# Suspenders??



## chomps1211 (Mar 30, 2011)

Check this site out. I use these to add suspenders to ALL my riding pants as well as work uniforms etc. Excellent company. Excellent suspenders!! Best of all, they won't chew up your gear like the clip kinds will!!

Walking Boss Button Suspenders


----------



## Neteni (Feb 25, 2013)

chomps1211 said:


> Check this site out. I use these to add suspenders to ALL my riding pants as well as work uniforms etc. Excellent company.

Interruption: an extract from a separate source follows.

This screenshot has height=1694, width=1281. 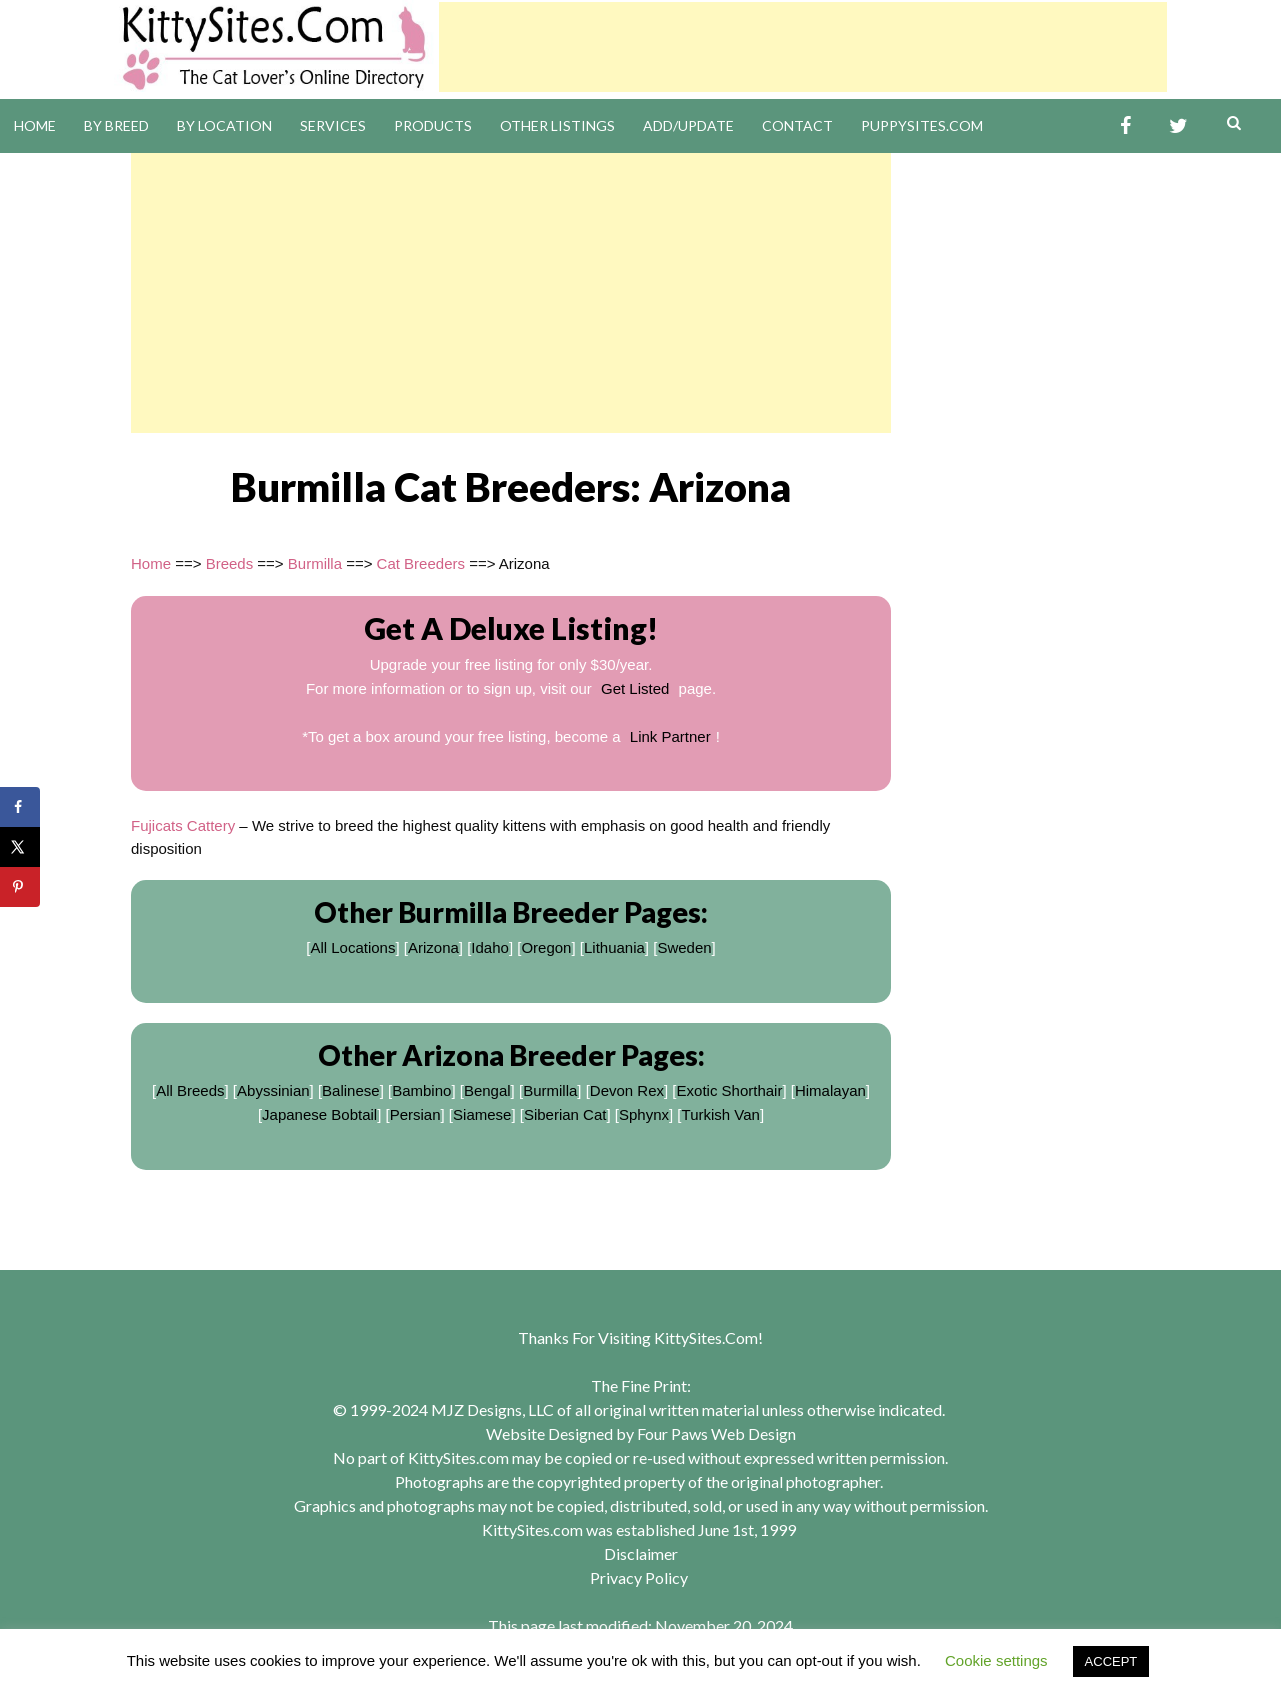 I want to click on Siamese, so click(x=482, y=1114). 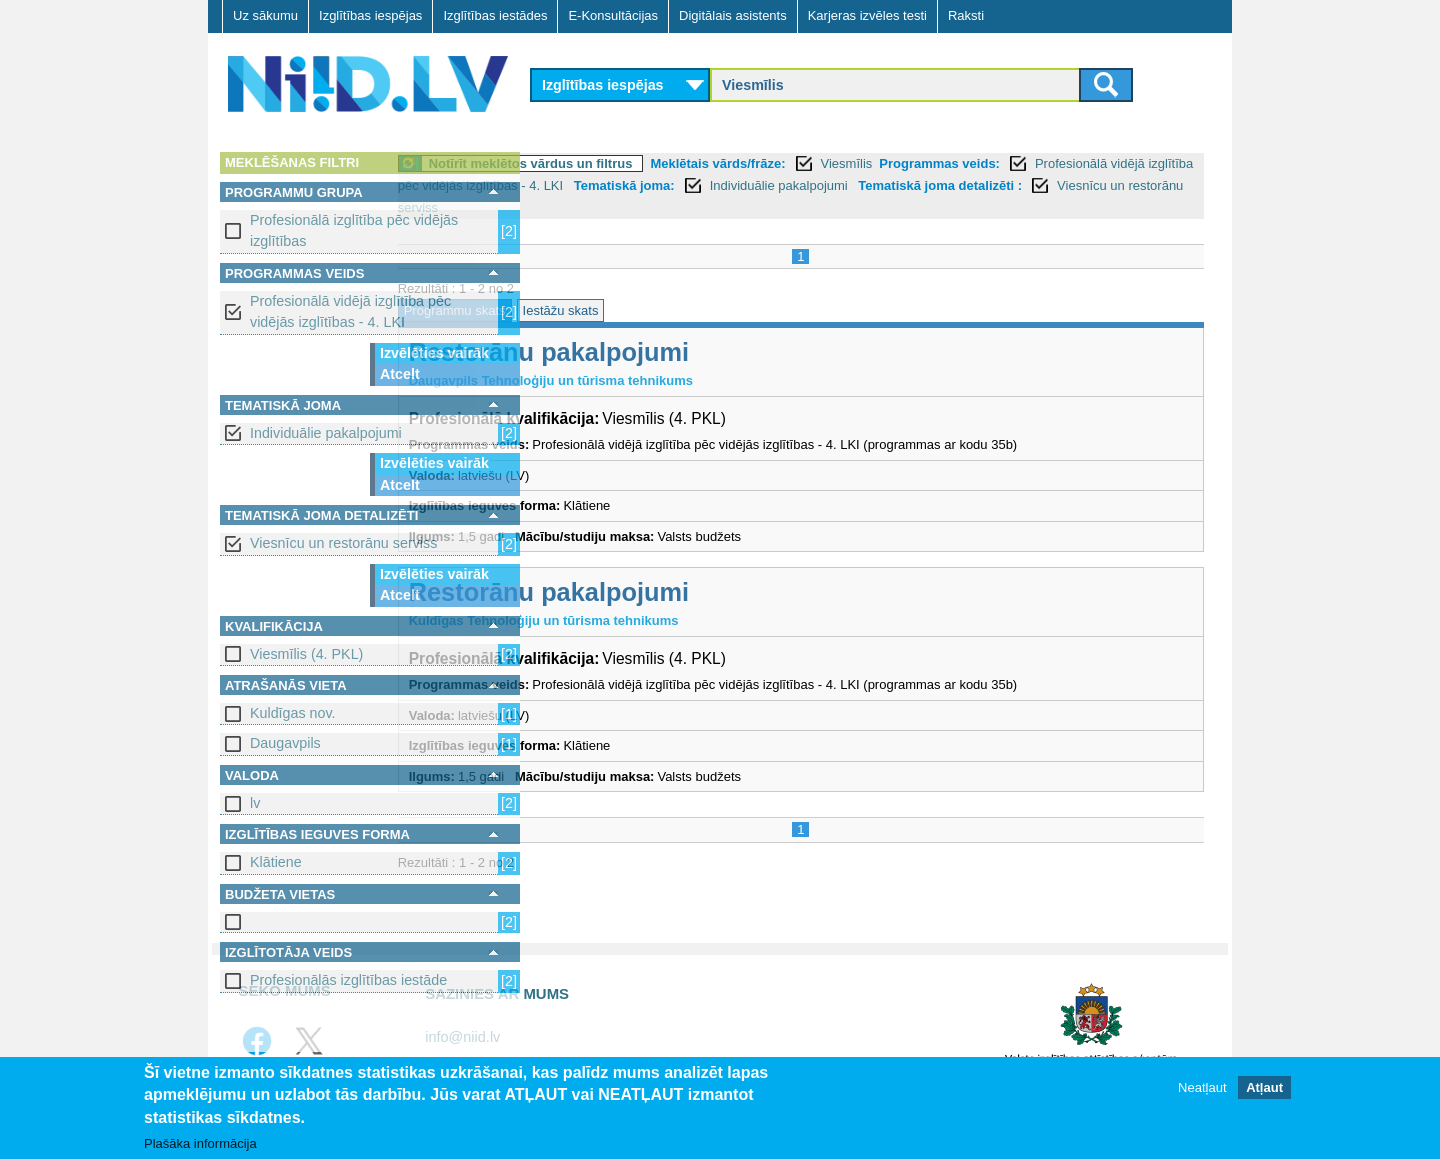 What do you see at coordinates (613, 15) in the screenshot?
I see `E-Konsultācijas` at bounding box center [613, 15].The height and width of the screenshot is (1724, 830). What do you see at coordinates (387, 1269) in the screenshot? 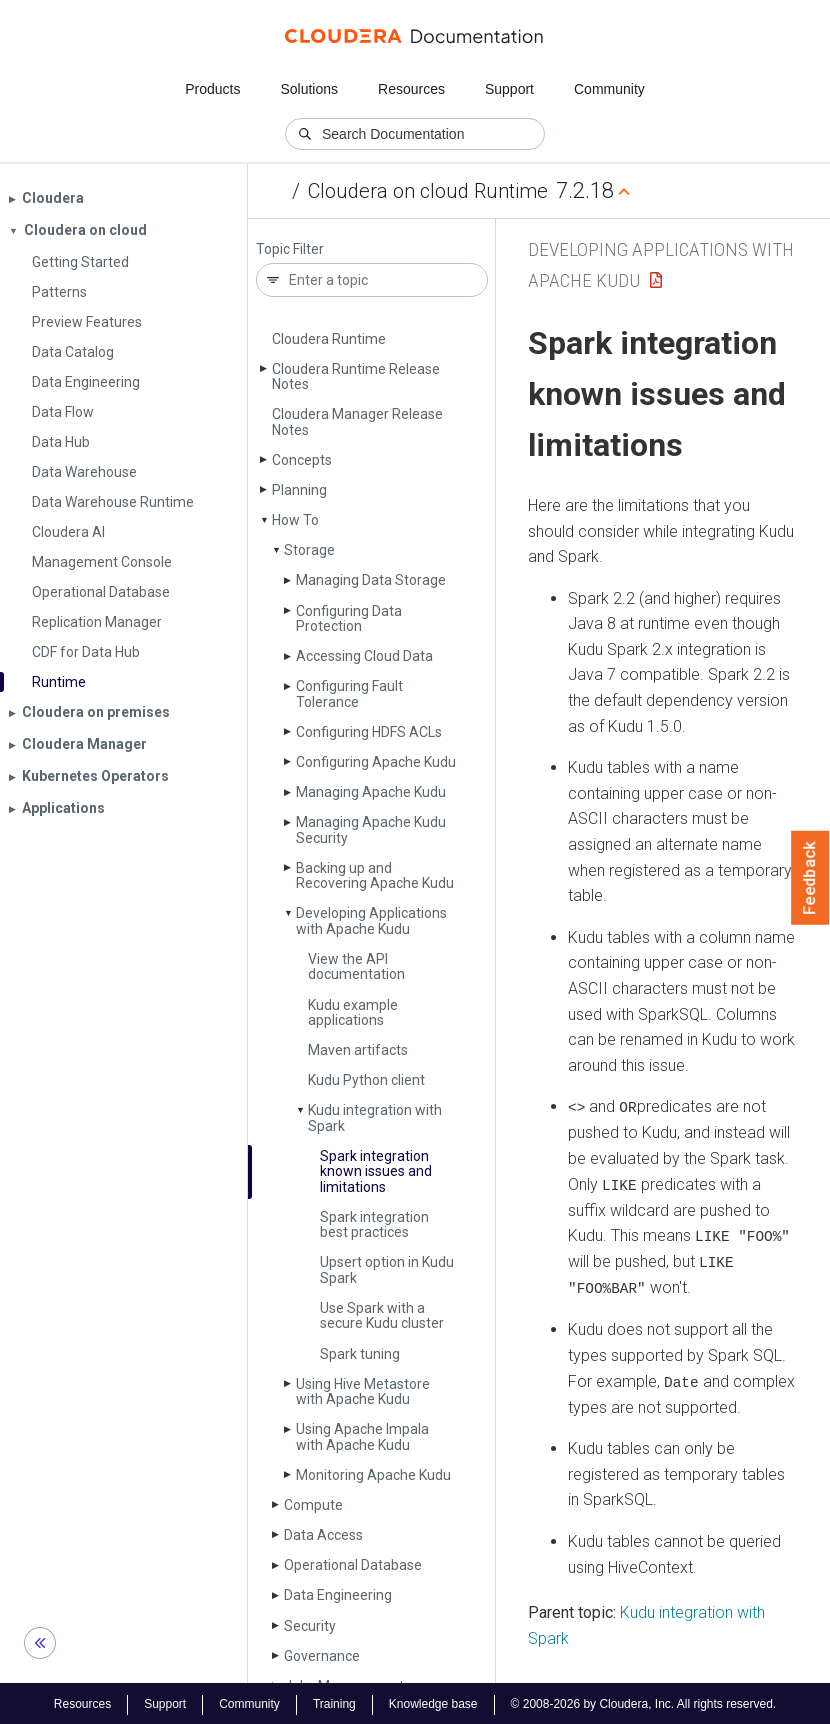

Excellent suspenders!! Best of all, they won't chew up your gear like the clip kinds will!!
> 
> Walking Boss Button Suspenders


A nice collection, I need to remember it


----------



## danny662boy (Feb 1, 2013)

How do I attach the buttons to the pants??


----------



## FIVEO (Nov 3, 2012)

Got mine at Walmart... Dickies brand I think for $15.....work great


----------



## chomps1211 (Mar 30, 2011)

the suspender buttons are a sort of rivet type deal. You poke one half of button assembly thru the inner part of waistband of the pants, insert & attach the button section to that. Requires light hammering to securely join the two sections.

I have these on pants (...both snow& work) have used them when I was gaining weight & getting a little too rolly polly for the pants! They have never pulled thru even with a Heavy load! 

The clip on kinds will shred your shredding gear! If you get new stuff every year? Then get the cheap ones! If you keep stuff longer than a season or want it kept in good shape? _Get the Carhartt!!! _


----------



## danny662boy (Feb 1, 2013)

I got the clip kind. They worked fine Saturday. Glad I got them


----------